“It’s probably one of the most extraordinary papers in immunology that I’ve seen, easily in the past decade,” says John Wherry, director of the Institute of Immunology at the University of Pennsylvania’s Perelman School of Medicine, who was not involved in the study. “It tells us that immunity can be incredibly durable, if we understand how to generate it properly.”
Andrew Soerens, a postdoctoral immunologist who inherited the project 21 immunizations in, didn’t expect it to become his main responsibility. “It felt like it could be the worst project ever, because it had no endpoint in mind. Or, it could be pretty cool because it was interesting biology,” he recalls.

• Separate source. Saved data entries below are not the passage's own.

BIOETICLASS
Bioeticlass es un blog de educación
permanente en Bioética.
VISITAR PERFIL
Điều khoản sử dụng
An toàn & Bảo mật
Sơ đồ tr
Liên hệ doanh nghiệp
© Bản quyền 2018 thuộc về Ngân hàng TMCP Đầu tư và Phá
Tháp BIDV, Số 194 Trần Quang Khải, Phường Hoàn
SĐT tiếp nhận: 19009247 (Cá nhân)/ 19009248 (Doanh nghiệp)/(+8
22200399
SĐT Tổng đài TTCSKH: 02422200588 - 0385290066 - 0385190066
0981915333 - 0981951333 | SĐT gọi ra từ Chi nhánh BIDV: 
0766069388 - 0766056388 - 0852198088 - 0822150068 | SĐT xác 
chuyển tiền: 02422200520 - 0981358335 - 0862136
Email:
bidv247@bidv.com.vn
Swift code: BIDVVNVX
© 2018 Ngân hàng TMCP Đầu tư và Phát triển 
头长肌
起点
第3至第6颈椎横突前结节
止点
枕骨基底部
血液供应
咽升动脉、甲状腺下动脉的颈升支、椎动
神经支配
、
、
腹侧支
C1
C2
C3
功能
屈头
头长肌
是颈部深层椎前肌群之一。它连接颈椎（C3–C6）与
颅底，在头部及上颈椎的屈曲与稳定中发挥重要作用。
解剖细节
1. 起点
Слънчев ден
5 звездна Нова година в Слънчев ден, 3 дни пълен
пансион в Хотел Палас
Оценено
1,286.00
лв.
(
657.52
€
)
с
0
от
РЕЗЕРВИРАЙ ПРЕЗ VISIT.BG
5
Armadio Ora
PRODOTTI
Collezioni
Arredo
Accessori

This project is not something a researcher would ever write a grant proposal for. It’s an exploration that threatens to reverse an entrenched idea—that T cells have an intrinsically limited capacity to fight—with no guarantee of success. “It’s almost a historically monumental experiment to do. No one does an experiment that lasts 10 years,” says Wherry. “It’s antithetical to funding mechanisms, and a five-year funding cycle—which really means every three years you have to be doing something new. It’s antithetical to the way we train our students and postdocs who typically are in a lab for four or five years. It’s antithetical to the short attention span of scientists and the scientific environment we live in. So it really says something fundamental about really, really wanting to address a critically important question.”
Indeed, the project remained unfunded for the first eight years, surviving just on lab members’ spare time. But its central question was ambitious: Must immune cells age? In 1961, microbiologist Leonard Hayflick argued that all of our cells (except eggs, sperm, and cancer) could only divide a finite number of times. In the 1980s, researchers advanced the idea that this might play out through the erosion of protective telomeres—a sort of aglet at the end of chromosomes—which shorten when cells divide. After enough divisions, there’s no more telomere left to protect the genes.
This project challenged the Hayflick limit, and it soon commanded most of Soerens’ time: He’d run down to the mouse colony to immunize, take samples, and start new cohorts of T-cell armies. He’d count cells and parse the blend of proteins they produced, noting what had changed over the years. Such differences can indicate changes in a cell’s genetic expression—or even mutations in the gene sequence.
One day, a change stood out: high levels of protein associated with cell death, called PD1. It’s usually a sign of cell exhaustion. But these cells were not exhausted. They continued to proliferate, combat microbial infections, and form long-lived memory cells, all functions the lab considered markers of fitness and longevity. “I was kind of shocked,” Soerens says. “That was probably the first time that I was actually very confident that this was something.”
So the lab kept going, and going. Finally, says Masopust, “the question was, how long is long enough to keep this going before you’ve made your point?” Ten years, or four lifetimes, felt right. “An extreme of nature demonstration was where it was good enough for me.” (For the record: All those cell cohorts are still going.)